All schools in Upshur County will close at 1 p.m. today. All B-UHS sporting events today are canceled.

Justice: Public schools to remain closed until April 20, state income tax deadline pushed to July 15

CHARLESTON – Students won’t go back to public schools until at least April 20, and state income taxes aren’t due until July 15, Gov. Jim Justice announced in an afternoon press conference Wednesday.

Justice said he’d recommended that the state tax commissioner extend the West Virginia state income tax filing date to coincide with the new federal income tax filing date of July 15, 2020.

“I think, really and truly, the driver has to be the convenience of our people,” Justice said. “There’s been a lot of needed discussion on this thing, but what pushed us over the hump … was we do now have an idea of what the federal stimulus package is going to be and how going to flow, so I’ve recommended to the tax commissioner that we extend that deadline to July 15.”

Justice said he will waive interest and penalties on property taxes, and told residents to keep their eyes peeled to the state tax commissioner’s website, where information relative to those changes will be posted tomorrow, Thursday, March 26.

Justice also said he extended the deadline students will return to public schools until April 20.

“I am very, very hopeful that our kids can go back to school at some point in time,” the governor said. “I am instructing our State Superintendent Clayton Burch to extend our statewide school closure until April 20, a week after Easter, and that takes into consideration all the spring breaks.”

“I’m really hoping that on April 20 we can go back to school,” Justice said.

The governor’s speech, delivered on statewide Prayer Day, came on the heels of sobering news announced earlier in the day Wednesday, when Sundale Nursing Home in Morgantown revealed that 20 people there — 16 residents and four staff members – had tested positive for COVID-19. Another 28 residents and 24 staff members tested negative, with 76 tests still pending.

Not all of those 20 positive cases have not yet been recorded on the W.Va. DHHR website, which still lists the number of positive cases at 39.

“We need your prayers in every way shape form or fashion,” Justice said during his 3 p.m. press conference.

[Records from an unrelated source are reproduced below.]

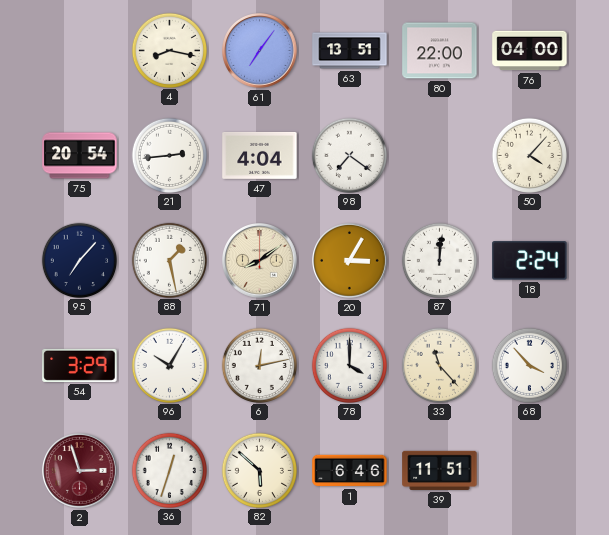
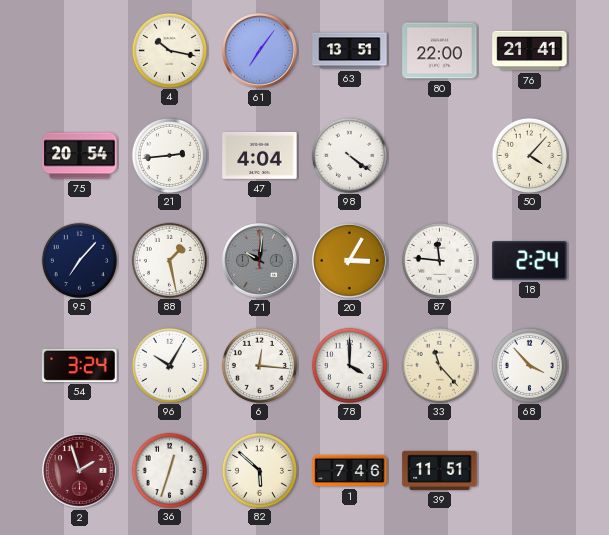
4: 8:17 -> 10:17
76: 04:00 -> 21:41
98: 7:21 -> 4:21
71: 8:09 -> 10:01
71 dial: cream -> grey
87: 12:01 -> 11:46
54: 3:29 -> 3:24
6: 12:13 -> 12:16
2: 2:57 -> 1:57
1: 6:46 -> 7:46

Dr. Clay Marsh, WVU vice president and executive dean for Health Sciences, added a cautionary note following Justice’s address.

“We have seen a significant rise in the number of positive cases, and that’s relative to the number of people that have been tested,” Marsh said. “We’ve gone from 3.3 percent to 5.1 percent positive, and this is the time in which we would expect it. It does really support the steps that we’ve taken related to [the stay-at-home order], stay socially distant six feet away, wash your hands and avoid touching your face.”

Marsh also said COVID-19 appears to spread more easily than the flu.

“It has an infectivity ration that is much higher,” Marsh said. “With the flu, you saw 1.2 people would infect 1.6 people. This (COVID-19) seems to be able to infect more people … 2.6 people can infect 3.1 people.”

Young people should not feel immune or as if they’re not at-risk, Marsh said.

“Thirty-eight percent of people hospitalized due to COVID-19 in the U.S. are under 55 years old,” he said. “It’s really important for younger people also to pay attention to same social distancing.”

Marsh noted that for some reason, men appear to be more severely affected by the novel virus than women.

As of Wednesday, Johns Hopkins University’s tracker had recorded 454,398 cases globally with 113,045 people having recovered and 20,550 having died from the virus or its complications.

The U.S. remains third behind China (81,661 cases) and Italy (74,386 cases) in the number of cases with 61,167.